**WHAT THE TASK ASKS:**
A verbatim repeat of the lines below is required, with the pictures removed.

**AVAILABLE RECORDS:**
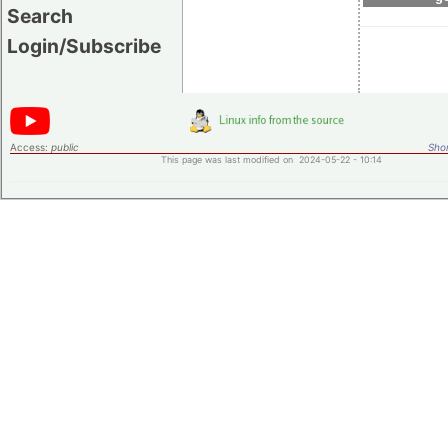
Search
Login/Subscribe
Access:
public
Shor
This page was last modified on 2024-05-22 - 10:14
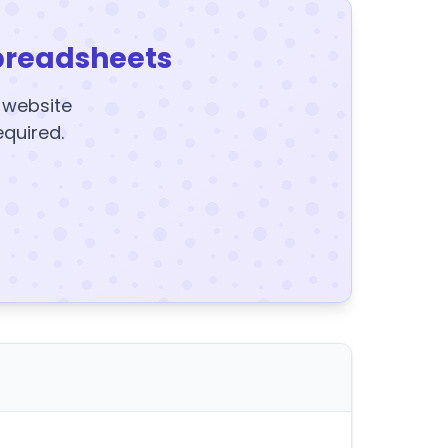
preadsheets
y website
equired.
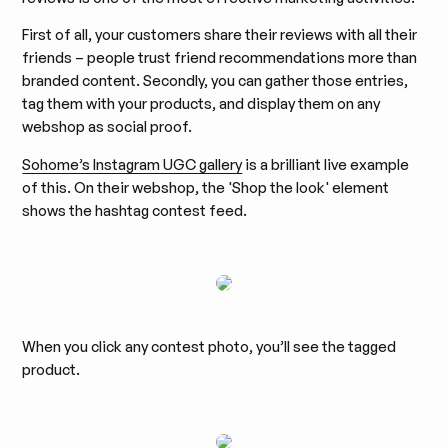
First of all, your customers share their reviews with all their
friends – people trust friend recommendations more than
branded content. Secondly, you can gather those entries,
tag them with your products, and display them on any
webshop as social proof.
Sohome’s Instagram UGC gallery
is a brilliant live example
of this. On their webshop, the 'Shop the look' element
shows the hashtag contest feed.
When you click any contest photo, you’ll see the tagged
product.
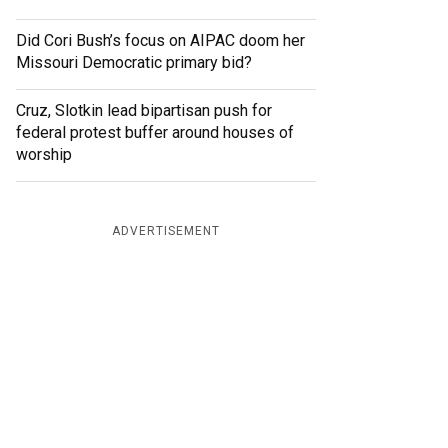
Did Cori Bush’s focus on AIPAC doom her
Missouri Democratic primary bid?
Cruz, Slotkin lead bipartisan push for
federal protest buffer around houses of
worship
ADVERTISEMENT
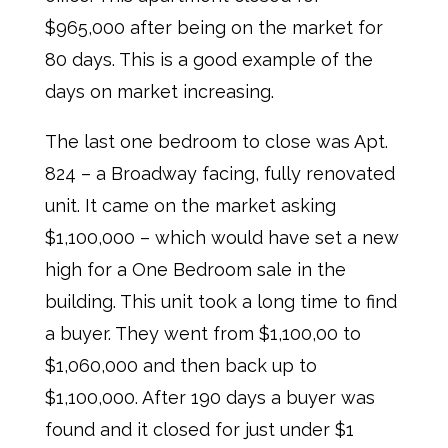
$965,000 after being on the market for
80 days. This is a good example of the
days on market increasing.
The last one bedroom to close was Apt.
824 – a Broadway facing, fully renovated
unit. It came on the market asking
$1,100,000 – which would have set a new
high for a One Bedroom sale in the
building. This unit took a long time to find
a buyer. They went from $1,100,00 to
$1,060,000 and then back up to
$1,100,000. After 190 days a buyer was
found and it closed for just under $1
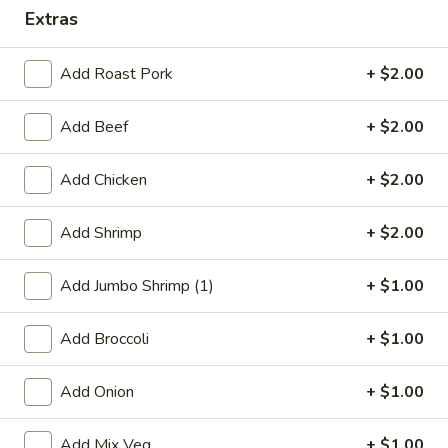
Extras
Combination
Add Roast Pork
+ $2.00
Please note: requests for additional items or special
preparation may incur an
extra charge
not calculated on your
Add Beef
+ $2.00
online order.
Appetizers
Add Chicken
+ $2.00
1.
Add Shrimp
+ $2.00
1. Roast Pork Egg Roll
Roast
Pork
$1.95
Add Jumbo Shrimp (1)
+ $1.00
Egg
Roll
Add Broccoli
+ $1.00
2.
2. Shrimp Egg Roll
Shrimp
Add Onion
+ $1.00
Egg
$2.05
Roll
Add Mix Veg.
+ $1.00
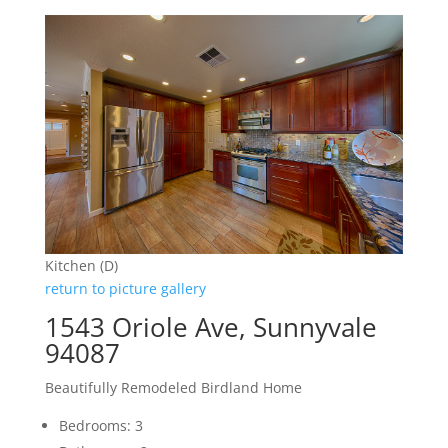
Kitchen (D)
return to picture gallery
1543 Oriole Ave, Sunnyvale
94087
Beautifully Remodeled Birdland Home
Bedrooms: 3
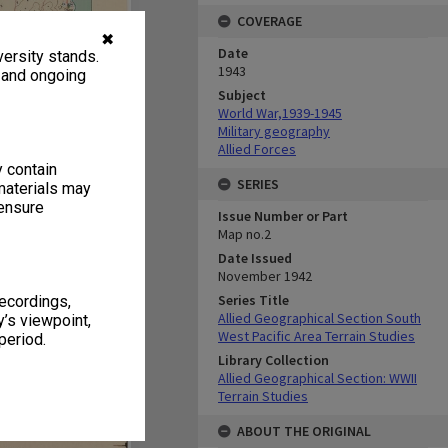
COVERAGE
✖
Date
ersity stands.
1943
, and ongoing
Subject
World War,1939-1945
Military geography
Allied Forces
y contain
SERIES
materials may
 ensure
Issue Number or Part
Map no.2
Date Issued
November 1942
Series Title
recordings,
Allied Geographical Section South
’s viewpoint,
West Pacific Area Terrain Studies
period.
Library Collection
Allied Geographical Section: WWII
Terrain Studies
ABOUT THE ORIGINAL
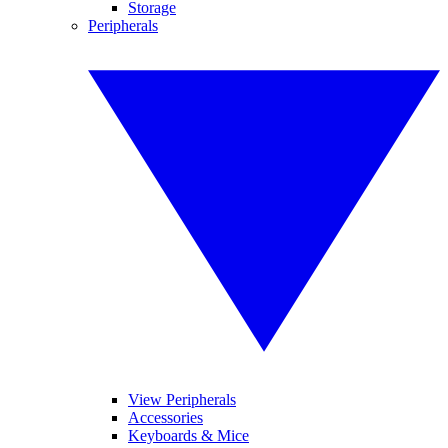
Storage
Peripherals
View Peripherals
Accessories
Keyboards & Mice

**YOUR RESPONSE:**
Search
Login/Subscribe
Access:
public
Shor
This page was last modified on 2024-05-22 - 10:14
preadsheets
y website
equired.
First of all, your customers share their reviews with all their
friends – people trust friend recommendations more than
branded content. Secondly, you can gather those entries,
tag them with your products, and display them on any
webshop as social proof.
Sohome’s Instagram UGC gallery
is a brilliant live example
of this. On their webshop, the 'Shop the look' element
shows the hashtag contest feed.
When you click any contest photo, you’ll see the tagged
product.
Did Cori Bush’s focus on AIPAC doom her
Missouri Democratic primary bid?
Cruz, Slotkin lead bipartisan push for
federal protest buffer around houses of
worship
ADVERTISEMENT
$965,000 after being on the market for
80 days. This is a good example of the
days on market increasing.
The last one bedroom to close was Apt.
824 – a Broadway facing, fully renovated
unit. It came on the market asking
$1,100,000 – which would have set a new
high for a One Bedroom sale in the
building. This unit took a long time to find
a buyer. They went from $1,100,00 to
$1,060,000 and then back up to
$1,100,000. After 190 days a buyer was
found and it closed for just under $1
Extras
Combination
Add Roast Pork
+ $2.00
Please note: requests for additional items or special
preparation may incur an
extra charge
not calculated on your
Add Beef
+ $2.00
online order.
Appetizers
Add Chicken
+ $2.00
1.
Add Shrimp
+ $2.00
1. Roast Pork Egg Roll
Roast
Pork
$1.95
Add Jumbo Shrimp (1)
+ $1.00
Egg
Roll
Add Broccoli
+ $1.00
2.
2. Shrimp Egg Roll
Shrimp
Add Onion
+ $1.00
Egg
$2.05
Roll
Add Mix Veg.
+ $1.00
Kitchen (D)
return to picture gallery
1543 Oriole Ave, Sunnyvale
94087
Beautifully Remodeled Birdland Home
Bedrooms: 3
COVERAGE
✖
Date
ersity stands.
1943
, and ongoing
Subject
World War,1939-1945
Military geography
Allied Forces
y contain
SERIES
materials may
 ensure
Issue Number or Part
Map no.2
Date Issued
November 1942
Series Title
recordings,
Allied Geographical Section South
’s viewpoint,
West Pacific Area Terrain Studies
period.
Library Collection
Allied Geographical Section: WWII
Terrain Studies
ABOUT THE ORIGINAL
Storage
Peripherals
View Peripherals
Accessories
Keyboards & Mice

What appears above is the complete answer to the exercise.